The largest protein-folding model created to date, according to AI researchers at Meta, is able to predict the structure of more than 600 million proteins.
The 15 billion parameter ESM-2 transformer-based model and the ESM Metagenomic Atlas, a database of predicted protein structures, were both made public by the team on Tuesday. Protein forms that have not yet been seen by scientists are included in this database.
Up to 20 different types of amino acids can be found in proteins, which are intricate biological molecules that play a variety of biological roles in living things. Importantly, they fold up into complex 3D structures, the shape of which is critical to how they function. By understanding how they function, scientists can then work to duplicate, alter, or oppose that activity.
Unfortunately, using the amino acid formula alone won’t allow you to figure out the final structure right away. To maybe figure it out, you can run simulations or experiments, but this takes time. Nowadays, if you provide properly trained machine learning software with the chemical make-up of a protein, the model will pretty quickly and reliably predict the structure.
In fact, DeepMind proved this with their AlphaFold model, which took first place in the 2020 edition of the biannual international computing protein-folding CASP competition. AlphaFold and other machine-learning programmes can produce the matching three-dimensional structure from an input string of amino acids.
Since then, DeepMind researchers in London have developed their algorithm to forecast the structure of more than 200 million proteins that are currently known to science. After being educated on millions of protein sequences, the most recent ESM system from Meta has gone even farther, making hundreds of millions more predictions.
You may find a preprint paper by Lin et al., a member of the Meta team, outlining the design of ESM-2 here. The system, interestingly enough, is actually a sizable language model designed to “learn evolutionary patterns and provide correct structure predictions end to end directly from the sequence of a protein,” according to the researchers. One example is AlphaFold, which doesn’t employ a language model and takes a different tack.
Large language models can be used for much more than just handling human languages, according to the researchers in their paper: “Modern language models containing tens to hundreds of billions of parameters develop abilities such as few-shot language translation, commonsense reasoning, and mathematical problem solving, all without explicit supervision.
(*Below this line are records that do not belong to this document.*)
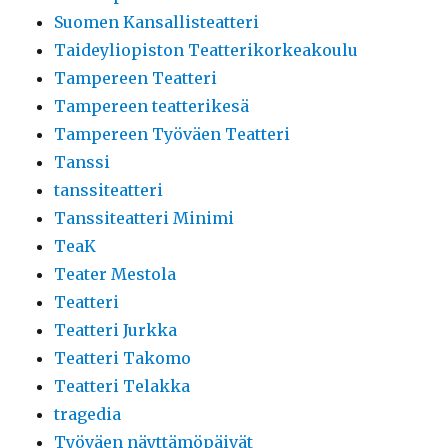
Suomen Kansallisteatteri
Taideyliopiston Teatterikorkeakoulu
Tampereen Teatteri
Tampereen teatterikesä
Tampereen Työväen Teatteri
Tanssi
tanssiteatteri
Tanssiteatteri Minimi
TeaK
Teater Mestola
Teatteri
Teatteri Jurkka
Teatteri Takomo
Teatteri Telakka
tragedia
Työväen näyttämöpäivät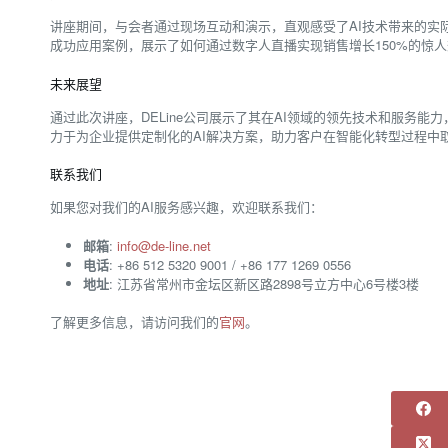
讲座期间，与会者通过现场互动和演示，直观感受了AI技术带来的实
成功应用案例，展示了如何通过数字人直播实现销售增长150%的惊人效
未来展望
通过此次讲座，DELine公司展示了其在AI领域的领先技术和服务能力
力于为企业提供定制化的AI解决方案，助力客户在智能化转型过程中
联系我们
如果您对我们的AI服务感兴趣，欢迎联系我们：
邮箱
:
info@de-line.net
电话
: +86 512 5320 9001 / +86 177 1269 0556
地址
: 江苏省常州市金坛区新区路2898号立方中心6号楼3楼
了解更多信息，请访问我们的
官网
。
These findings suggest that language models trained on protein sequences can experience an analogous kind of emergence.
ESM-2, a language model that can be trained to predict a protein’s physical structure from a text string encoding its amino acids, is the outcome.
According to Meta, ESM-2 is the largest model of its kind and predicts structures up to 60X faster than earlier state-of-the-art systems like AlphaFold or Rosetta, which can take over ten minutes to provide an output.
In just two weeks while using 2,000 GPUs, the model was able to produce the ESM Metagenomic Atlas by forecasting approximately 600 million protein structures from the MGnify90 protein database. A protein with 384 amino acids may be simulated in about 14.2 seconds on a single Nvidia V100 GPU. According to the study, Meta claimed that while speed is the most important factor, its system mostly but not entirely matched AlphaFold’s accuracy, enabling it to forecast more proteins.
“Even with the resources of a major research institution, it may take years to predict structures for hundreds of millions of protein sequences using current state-of-the-art computational technologies. A breakthrough in prediction speed is essential to make predictions at the metagenomics scale, the Facebook founder stated.
Meta expects that the ESM Metagenomic Atlas and ESM-2 will aid researchers who are examining the evolutionary past or fighting disease and climate change. The business added, “To take our work even further, we’re researching how language models may be used to design novel proteins and help with problems in health, illness, and the environment.